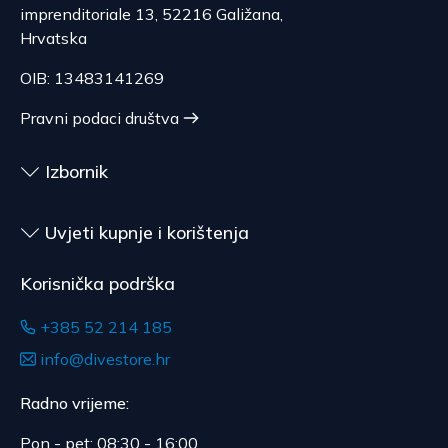
EUR, ovisno o masi pošiljke.
karticom.
imprenditoriale 13, 52216 Galižana,
prilagođena potrošaču, roba kojoj istječe rok
Očekivano vrijeme dostave je 4 do 5 dana.
Hrvatska
upotrebe, za ugovore čiji je predmet zapečaćena
roba koja zbog zdravstvenih ili higijenskih razloga
OIB: 13483141269
nije pogodna za vraćanje, ako je bila otpečaćena
nakon dostave.
Pravni podaci društva
Izbornik
Uvjeti kupnje i korištenja
Korisnička podrška
+385 52 214 185
info@divestore.hr
Radno vrijeme:
Pon - pet: 08:30 - 16:00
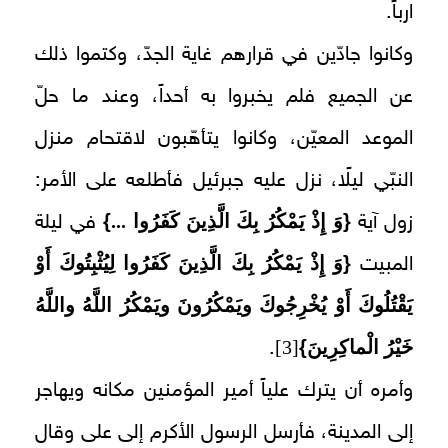
ارباً.
وكانوا جادّين في قرارهم غاية الجدّ، وكتموا ذلك
عن الجميع فلم يخبروا به أحداً، وعند ما حلّ
الموعد المعيّن، وكانوا يتأهّبون لاقتحام منزل
النبّي ليلًا، نزل عليه جبرئيل فأطلعه على الأمر:
{
وَ إِذْ يَمْكُرُ بِكَ الَّذِينَ كَفَرُوا ...
}
زول آية
في ليلة
{
وَ إِذْ يَمْكُرُ بِكَ الَّذِينَ كَفَرُوا لِيُثْبِتُوكَ أَوْ
المبيت‏
يَقْتُلُوكَ أَوْ يُخْرِجُوكَ ويَمْكُرُونَ ويَمْكُرُ اللَّهُ واللَّهُ
خَيْرُ الْماكِرِينَ
}
[3]
.
وأمره أن يترك علياً أمير المؤمنين مكانه ويهاجر
إلى المدينة، فأرسل الرسول الأكرم إلى على وقال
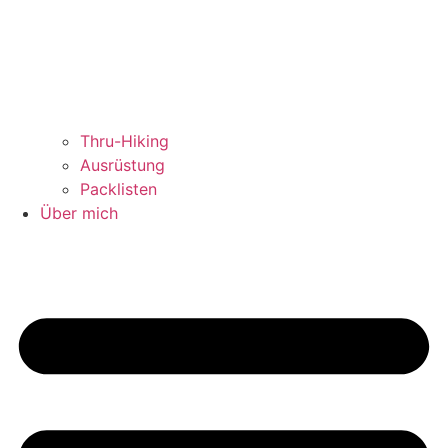
Thru-Hiking
Ausrüstung
Packlisten
Über mich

=== Work item ===
Where a line contains the word "وكانوا", copy that line from the listing above.

=== Solution for this task ===
وكانوا جادّين في قرارهم غاية الجدّ، وكتموا ذلك
الموعد المعيّن، وكانوا يتأهّبون لاقتحام منزل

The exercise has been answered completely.